Aim of the task: For the word "Partition", search the records and show each line in which it occurs.

Data for this exercise:
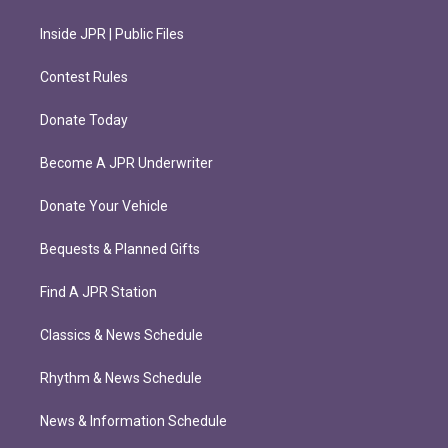
Inside JPR | Public Files
Contest Rules
Donate Today
Become A JPR Underwriter
Donate Your Vehicle
Bequests & Planned Gifts
Find A JPR Station
Classics & News Schedule
Rhythm & News Schedule
News & Information Schedule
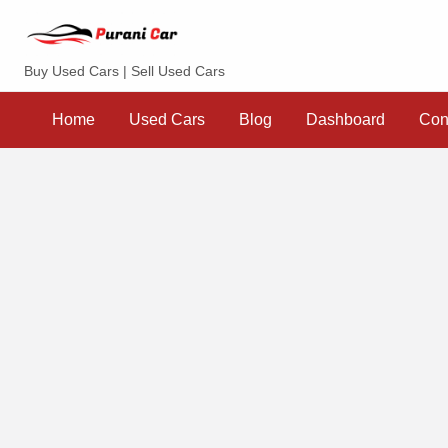
Purani Car
Buy Used Cars | Sell Used Cars
Sell
Dashboard
Contact
your
Home
Used Cars
Blog
Dashboard
Con
Car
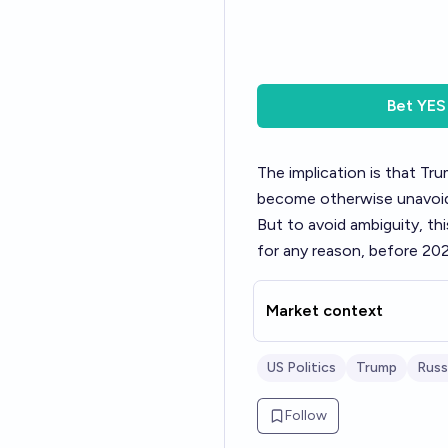
Bet
YES
The implication is that Tru
become otherwise unavoid
But to avoid ambiguity, th
for any reason, before 202
Market context
US Politics
Trump
Russ
Follow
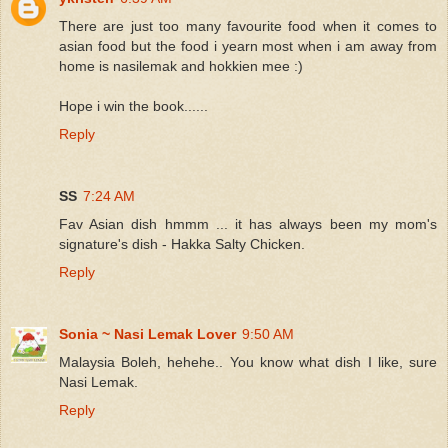
There are just too many favourite food when it comes to
asian food but the food i yearn most when i am away from
home is nasilemak and hokkien mee :)
Hope i win the book......
Reply
SS
7:24 AM
Fav Asian dish hmmm ... it has always been my mom's
signature's dish - Hakka Salty Chicken.
Reply
Sonia ~ Nasi Lemak Lover
9:50 AM
Malaysia Boleh, hehehe.. You know what dish I like, sure
Nasi Lemak.
Reply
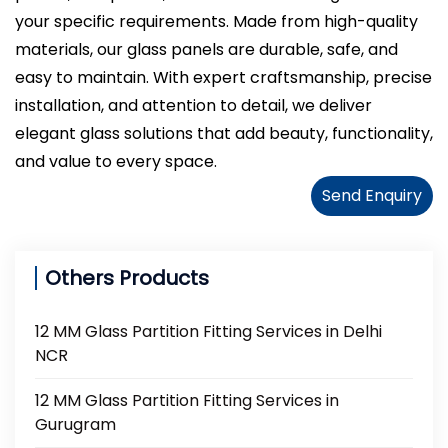
your specific requirements. Made from high-quality
materials, our glass panels are durable, safe, and
easy to maintain. With expert craftsmanship, precise
installation, and attention to detail, we deliver
elegant glass solutions that add beauty, functionality,
and value to every space.
Send Enquiry
Others Products
12 MM Glass Partition Fitting Services in Delhi
NCR
12 MM Glass Partition Fitting Services in
Gurugram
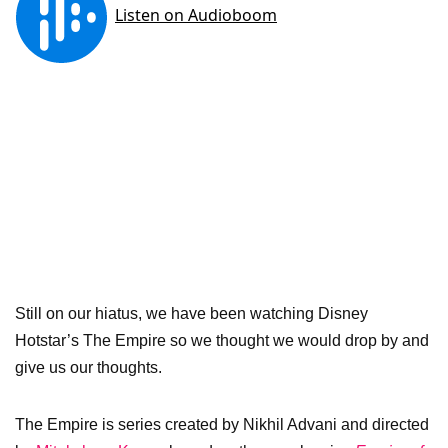
Still on our hiatus, we have been watching Disney
Hotstar’s The Empire so we thought we would drop by and
give us our thoughts.
The Empire is series created by Nikhil Advani and directed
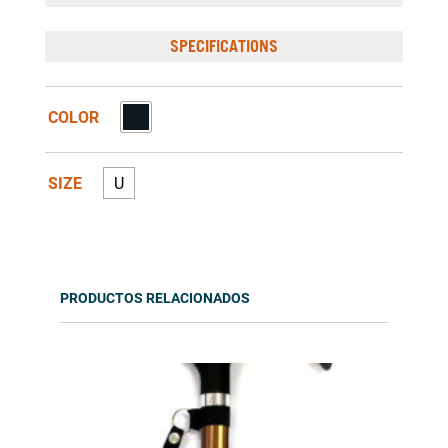
SPECIFICATIONS
COLOR
SIZE
U
PRODUCTOS RELACIONADOS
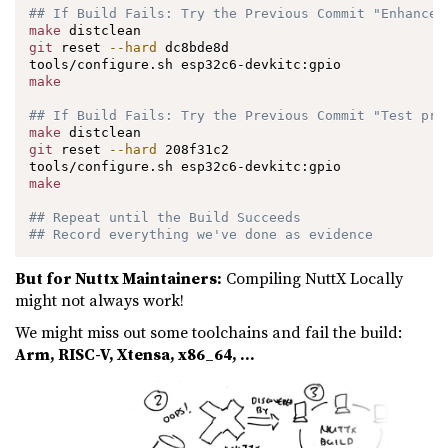
## If Build Fails: Try the Previous Commit "Enhance 
make
git
 reset 
--hard
 dc8bde8d

make
## If Build Fails: Try the Previous Commit "Test pro
make
git
 reset 
--hard
 208f31c2

make
## Repeat until the Build Succeeds
## Record everything we've done as evidence
But for Nuttx Maintainers:
Compiling NuttX Locally
might not always work!
We might miss out some toolchains and fail the build:
Arm, RISC-V, Xtensa, x86_64, …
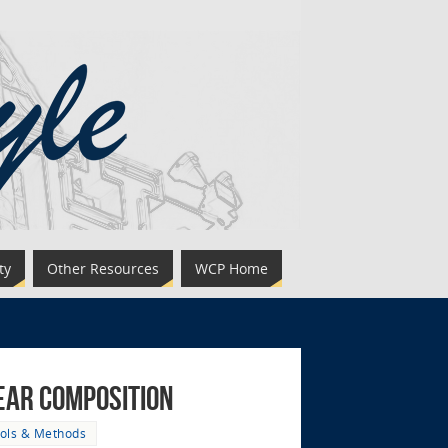
ty
Other Resources
WCP Home
year Composition
ols & Methods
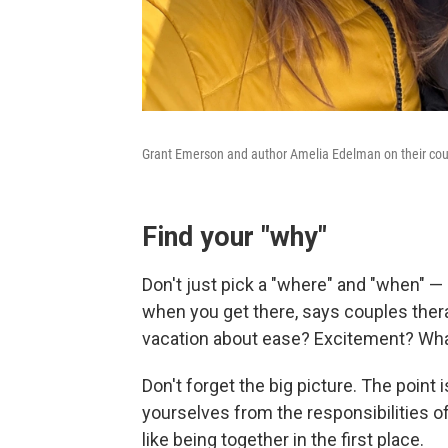
Grant Emerson and author Amelia Edelman on their coup
Find your "why"
Don't just pick a "where" and "when" 
when you get there, says couples thera
vacation about ease? Excitement? What 
Don't forget the big picture. The point
yourselves from the responsibilities o
like being together in the first place.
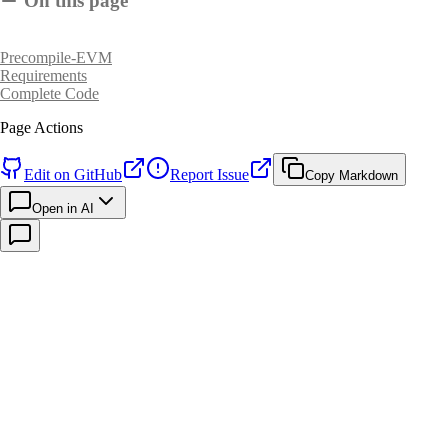
On this page
Precompile-EVM
Requirements
Complete Code
Page Actions
Edit on GitHub
Report Issue
Copy Markdown
Open in AI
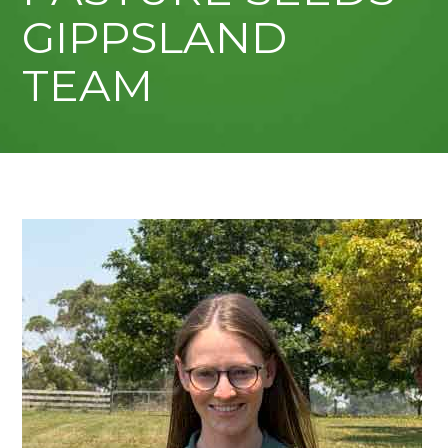
GIPPSLAND
TEAM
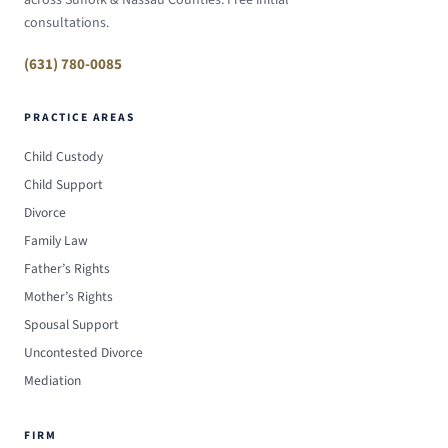
consultations.
(631) 780-0085
PRACTICE AREAS
Child Custody
Child Support
Divorce
Family Law
Father’s Rights
Mother’s Rights
Spousal Support
Uncontested Divorce
Mediation
FIRM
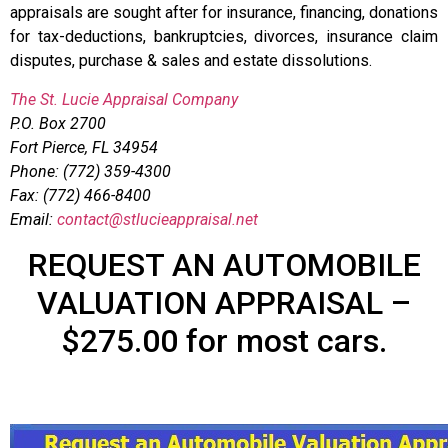
appraisals are sought after for insurance, financing, donations
for tax-deductions, bankruptcies, divorces, insurance claim
disputes, purchase & sales and estate dissolutions.
The St. Lucie Appraisal Company
P.O. Box 2700
Fort Pierce, FL 34954
Phone: (772) 359-4300
Fax: (772) 466-8400
Email:
contact@stlucieappraisal.net
REQUEST AN AUTOMOBILE
VALUATION APPRAISAL –
$275.00 for most cars.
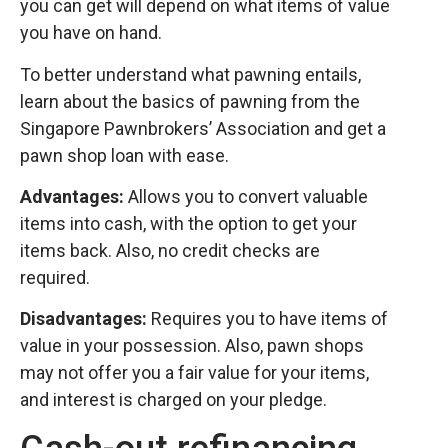
you can get will depend on what items of value
you have on hand.
To better understand what pawning entails,
learn about the basics of pawning from the
Singapore Pawnbrokers’ Association and get a
pawn shop loan with ease.
Advantages:
Allows you to convert valuable
items into cash, with the option to get your
items back. Also, no credit checks are
required.
Disadvantages:
Requires you to have items of
value in your possession. Also, pawn shops
may not offer you a fair value for your items,
and interest is charged on your pledge.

Answer below:
12 MM Glass Partition Fitting Services in Delhi
12 MM Glass Partition Fitting Services in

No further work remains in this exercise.